_TO DO_
What you output must match, exactly, the lines from the start of the records to the line containing "TEYMI IVA 46 КРОНШТЕЙНЫ 2", both ends kept and pictures excluded.

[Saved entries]
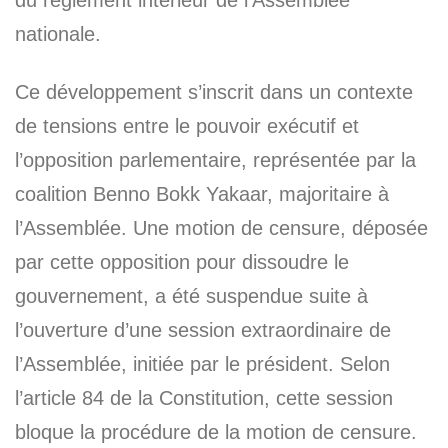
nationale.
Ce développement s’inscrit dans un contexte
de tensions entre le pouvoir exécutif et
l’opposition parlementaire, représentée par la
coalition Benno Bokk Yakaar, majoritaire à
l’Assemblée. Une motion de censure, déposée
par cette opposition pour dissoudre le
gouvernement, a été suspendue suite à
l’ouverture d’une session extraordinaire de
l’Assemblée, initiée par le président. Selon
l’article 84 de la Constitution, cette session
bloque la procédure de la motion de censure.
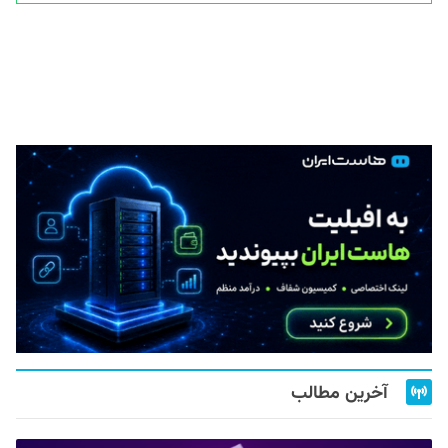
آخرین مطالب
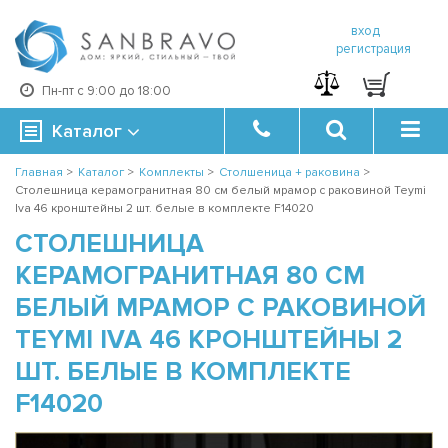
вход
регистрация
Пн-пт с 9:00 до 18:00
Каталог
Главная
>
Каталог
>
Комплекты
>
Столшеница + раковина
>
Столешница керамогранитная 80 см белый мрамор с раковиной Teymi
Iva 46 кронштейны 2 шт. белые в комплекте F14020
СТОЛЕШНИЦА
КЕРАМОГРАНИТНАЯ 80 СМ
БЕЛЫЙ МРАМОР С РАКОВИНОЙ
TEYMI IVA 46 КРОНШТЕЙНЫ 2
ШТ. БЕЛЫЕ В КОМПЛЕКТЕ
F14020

_FINISHED TASK_
nationale.
Ce développement s’inscrit dans un contexte
de tensions entre le pouvoir exécutif et
l’opposition parlementaire, représentée par la
coalition Benno Bokk Yakaar, majoritaire à
l’Assemblée. Une motion de censure, déposée
par cette opposition pour dissoudre le
gouvernement, a été suspendue suite à
l’ouverture d’une session extraordinaire de
l’Assemblée, initiée par le président. Selon
l’article 84 de la Constitution, cette session
bloque la procédure de la motion de censure.
آخرین مطالب
вход
регистрация
Пн-пт с 9:00 до 18:00
Каталог
Главная
>
Каталог
>
Комплекты
>
Столшеница + раковина
>
Столешница керамогранитная 80 см белый мрамор с раковиной Teymi
Iva 46 кронштейны 2 шт. белые в комплекте F14020
СТОЛЕШНИЦА
КЕРАМОГРАНИТНАЯ 80 СМ
БЕЛЫЙ МРАМОР С РАКОВИНОЙ
TEYMI IVA 46 КРОНШТЕЙНЫ 2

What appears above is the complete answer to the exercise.